A: TL;DR: There is already a correct answer by MannyC. The totally symmetric rank-$n$ tensor product of a 4-vector representation decomposes as
$$\begin{align}\begin{pmatrix}{\bf  n+3} \cr{\bf  3}\end{pmatrix} ~=~&{\bf 4}^{\odot n}~=~(\underbrace{{\bf 2}_L}_{j_L=1/2}\otimes \underbrace{{\bf 2}_R}_{j_R=1/2})^{\odot n}\cr
~=~&\bigoplus_{k=0}^{\lfloor\frac{n}{2}\rfloor}  \underbrace{({\bf n+1-2k})_L}_{j_L=n/2-k} \otimes \underbrace{({\bf n+1-2k})_R}_{j_R=n/2-k},\end{align}\tag{1}$$
cf. e.g. this & this Phys.SE posts.
Longer explanation:

*

*Let $$V_L~\cong~\mathbb{C}^2\qquad\text{and}\qquad V_R~\cong~\mathbb{C}^2\tag{2}$$ denote the left and right Weyl spinor representations, respectively, of the double cover $G=SL(2,\mathbb{C})$ of the restricted Lorentz group $SO^+(1,3;\mathbb{R})$. Let $(e_{\alpha})_{\alpha=1,2}$ and $(e_{\dot{\alpha}})_{\dot{\alpha}=\dot{1},\dot{2}}$ denote bases for the vector spaces (2), respectively. The vector spaces (2) are endowed with antisymmetric forms, i.e. the Levi-Civita symbols $\epsilon_{\alpha\beta}$ and $\epsilon_{\dot{\alpha}\dot{\beta}}$, respectively.


*The tensor product
$$V=V_L\otimes_{\mathbb{C}} V_R~\cong~\mathbb{C}^{4} \tag{3}$$
is isometric to the complexified Minkowski$^1$ space, with metric $$\eta_{\mu\nu}~\sim~ \eta_{\alpha\dot{\alpha},\beta\dot{\beta}} ~=~\epsilon_{\alpha\beta}\epsilon_{\dot{\alpha}\dot{\beta}}.\tag{4}$$
The vector space $V$ has a basis $$(e_{\alpha}\otimes e_{\dot{\alpha}})_{\alpha=1,2;\dot{\alpha}=\dot{1},\dot{2}}.\tag{5}$$


*The $(j_L,j_R)$ irreducible representation of $G$ is
$$ 
V_L^{\odot 2j_L}\otimes_{\mathbb{C}}V_R^{\odot 2j_R}, \qquad
j_L, j_R~\in~ \frac{1}{2}\mathbb{N}_0, \tag{6} $$
with basis
$$ \left(e_1^{\odot m_L}\odot e_2^{\odot (2j_L- m_L)}\otimes e_{\dot{1}}^{\odot m_R}\odot e_{\dot{2}}^{\odot (2j_R- m_R)}\right)_{0\leq m_L\leq 2j_L;0\leq m_R\leq 2j_R}, \tag{7} $$
and dimension $(2j_L+1)(2j_R+1)$, cf. e.g. this Phys.SE post.

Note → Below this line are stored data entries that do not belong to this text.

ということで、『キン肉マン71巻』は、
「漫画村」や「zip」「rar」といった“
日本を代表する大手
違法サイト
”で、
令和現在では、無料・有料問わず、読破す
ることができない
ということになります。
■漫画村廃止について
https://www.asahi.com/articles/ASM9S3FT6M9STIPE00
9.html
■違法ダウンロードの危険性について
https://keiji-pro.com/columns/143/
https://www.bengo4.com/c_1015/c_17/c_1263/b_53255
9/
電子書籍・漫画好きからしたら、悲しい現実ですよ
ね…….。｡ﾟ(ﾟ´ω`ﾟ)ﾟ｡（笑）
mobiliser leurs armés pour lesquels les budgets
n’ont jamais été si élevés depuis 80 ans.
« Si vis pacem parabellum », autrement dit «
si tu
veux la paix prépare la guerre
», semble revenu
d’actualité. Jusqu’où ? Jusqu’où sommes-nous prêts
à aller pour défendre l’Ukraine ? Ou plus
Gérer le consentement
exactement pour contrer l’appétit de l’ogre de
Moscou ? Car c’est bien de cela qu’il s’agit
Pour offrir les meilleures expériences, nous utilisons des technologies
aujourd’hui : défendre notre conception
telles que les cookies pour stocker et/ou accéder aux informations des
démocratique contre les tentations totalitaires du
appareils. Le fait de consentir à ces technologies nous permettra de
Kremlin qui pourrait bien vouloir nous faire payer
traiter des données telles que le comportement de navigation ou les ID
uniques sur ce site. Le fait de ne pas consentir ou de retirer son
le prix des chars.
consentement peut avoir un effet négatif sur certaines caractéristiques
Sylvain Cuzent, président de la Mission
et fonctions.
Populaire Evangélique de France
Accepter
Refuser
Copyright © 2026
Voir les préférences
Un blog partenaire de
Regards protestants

*The symmetric tensor product $$V^{\odot n}, \qquad n~\in~ \mathbb{N}_0,\tag{8}$$
has dimension $ \binom{n+3}{3}, $
and corresponds to a symmetric tensor field $S^{\mu_1 \ldots\mu_{n}}.$


*Similarly, a $n$th symmetric tensor field
$$\eta_{\mu_1\mu_2}\ldots\eta_{\mu_{2k-1}\mu_{2k}} S^{\mu_1 \ldots\mu_{n}}\tag{9}$$
with $k\in \mathbb{N}_0$ traces corresponds to $V^{\odot (n-2k)}$ with dimension $ \binom{n-2k+3}{3}. $


*We can split
$$\begin{align} V^{\odot n}~\cong~&\underbrace{V^{\odot (n-2)}}_{\text{single-trace}}+\underbrace{ V_L^{\odot n}\otimes V_R^{\odot n}}_{\text{traceless}}, \cr
 \binom{n+3}{3}~=~&\binom{n+1}{3}+(n+1)^2
.\end{align}\tag{10} $$
Intuitively, eq. (10) can be understood as follows: The left/undotted and right/dotted bases commute in the irrep $V_L^{\odot n}\otimes V_R^{\odot n}$ but not in $V^{\odot n}$. The non-commutativity in $V^{\odot 2}$ is associated with pairs of non-zero trace.


*Repeated applications of eq. (10) lead to the sought-for result (1)
$$ V^{\odot n}~\cong~\bigoplus_{k=0}^{\lfloor \frac{n}{2}\rfloor} \underbrace{V_L^{\odot (n-2k)}}_{j_L=n/2-k}\otimes \underbrace{V_R^{\odot (n-2k)}}_{j_R=n/2-k}, \tag{11}$$
cf. e.g. this related Phys.SE post.
--
$^1$ The word 'Minkowski' is here only a semantic label since the Minkowski signature is irrelevant in the complexification $\mathbb{C}^4$.